DATA IN THIS EXERCISE:
⟨
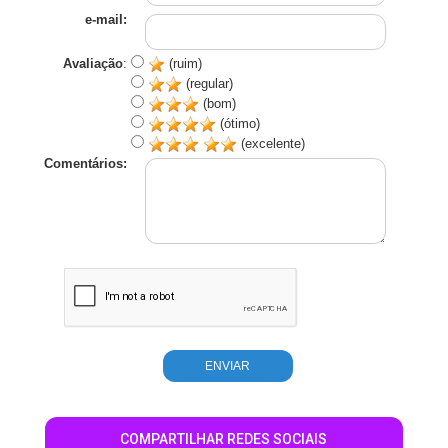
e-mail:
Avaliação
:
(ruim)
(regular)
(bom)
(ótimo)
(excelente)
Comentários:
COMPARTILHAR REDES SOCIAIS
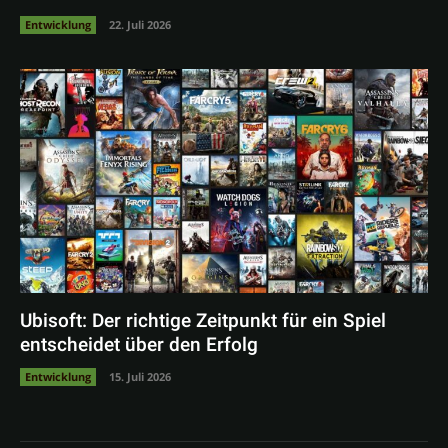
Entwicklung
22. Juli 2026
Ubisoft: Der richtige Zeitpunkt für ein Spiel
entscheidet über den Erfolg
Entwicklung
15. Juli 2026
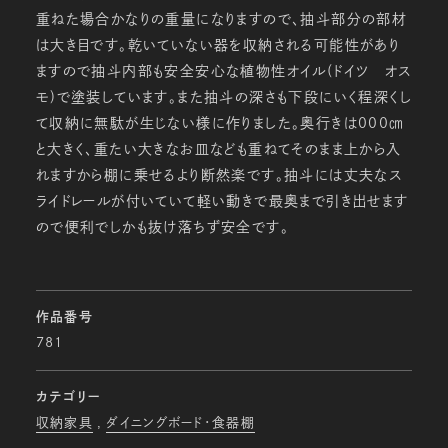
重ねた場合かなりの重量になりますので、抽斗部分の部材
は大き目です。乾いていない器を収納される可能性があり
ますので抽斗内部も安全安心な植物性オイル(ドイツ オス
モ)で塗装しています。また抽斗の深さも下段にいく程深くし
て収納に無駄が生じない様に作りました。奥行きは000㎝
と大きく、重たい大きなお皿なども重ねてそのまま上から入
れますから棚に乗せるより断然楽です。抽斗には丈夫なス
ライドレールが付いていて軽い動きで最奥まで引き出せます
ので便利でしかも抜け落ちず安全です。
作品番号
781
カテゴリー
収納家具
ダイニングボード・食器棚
⟩
⟨
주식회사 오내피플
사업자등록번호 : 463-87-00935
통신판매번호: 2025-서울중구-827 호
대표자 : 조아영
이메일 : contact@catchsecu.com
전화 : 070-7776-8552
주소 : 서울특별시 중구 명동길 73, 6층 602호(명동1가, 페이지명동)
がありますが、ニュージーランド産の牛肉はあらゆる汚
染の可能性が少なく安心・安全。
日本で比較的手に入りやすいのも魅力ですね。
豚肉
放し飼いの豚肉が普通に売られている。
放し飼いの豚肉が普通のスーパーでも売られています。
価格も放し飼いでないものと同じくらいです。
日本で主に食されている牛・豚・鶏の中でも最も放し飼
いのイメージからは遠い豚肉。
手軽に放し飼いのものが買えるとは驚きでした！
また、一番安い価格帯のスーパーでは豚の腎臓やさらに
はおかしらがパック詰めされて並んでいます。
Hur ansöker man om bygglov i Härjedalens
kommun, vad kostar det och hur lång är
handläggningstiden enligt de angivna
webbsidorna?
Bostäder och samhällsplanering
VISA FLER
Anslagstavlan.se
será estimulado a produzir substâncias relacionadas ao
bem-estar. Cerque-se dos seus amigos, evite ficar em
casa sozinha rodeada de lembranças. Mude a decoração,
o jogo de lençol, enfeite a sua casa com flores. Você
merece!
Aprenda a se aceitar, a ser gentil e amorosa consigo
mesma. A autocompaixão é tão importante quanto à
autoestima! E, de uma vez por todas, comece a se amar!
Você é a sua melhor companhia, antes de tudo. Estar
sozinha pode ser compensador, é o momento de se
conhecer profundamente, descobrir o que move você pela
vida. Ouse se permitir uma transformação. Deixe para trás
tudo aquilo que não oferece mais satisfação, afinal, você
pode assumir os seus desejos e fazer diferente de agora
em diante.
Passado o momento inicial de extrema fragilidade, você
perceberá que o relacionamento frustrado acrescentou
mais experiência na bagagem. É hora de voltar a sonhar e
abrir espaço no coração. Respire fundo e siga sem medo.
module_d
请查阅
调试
⟩
TASK DIRECTIONS: Reproduce exactly the entries above, limited to the lines from the one with "Bostäder och samhällsplanering" through the one with "perceberá que o", both included.

ANSWER TO THIS TASK:
Bostäder och samhällsplanering
VISA FLER
Anslagstavlan.se
será estimulado a produzir substâncias relacionadas ao
bem-estar. Cerque-se dos seus amigos, evite ficar em
casa sozinha rodeada de lembranças. Mude a decoração,
o jogo de lençol, enfeite a sua casa com flores. Você
merece!
Aprenda a se aceitar, a ser gentil e amorosa consigo
mesma. A autocompaixão é tão importante quanto à
autoestima! E, de uma vez por todas, comece a se amar!
Você é a sua melhor companhia, antes de tudo. Estar
sozinha pode ser compensador, é o momento de se
conhecer profundamente, descobrir o que move você pela
vida. Ouse se permitir uma transformação. Deixe para trás
tudo aquilo que não oferece mais satisfação, afinal, você
pode assumir os seus desejos e fazer diferente de agora
em diante.
Passado o momento inicial de extrema fragilidade, você
perceberá que o relacionamento frustrado acrescentou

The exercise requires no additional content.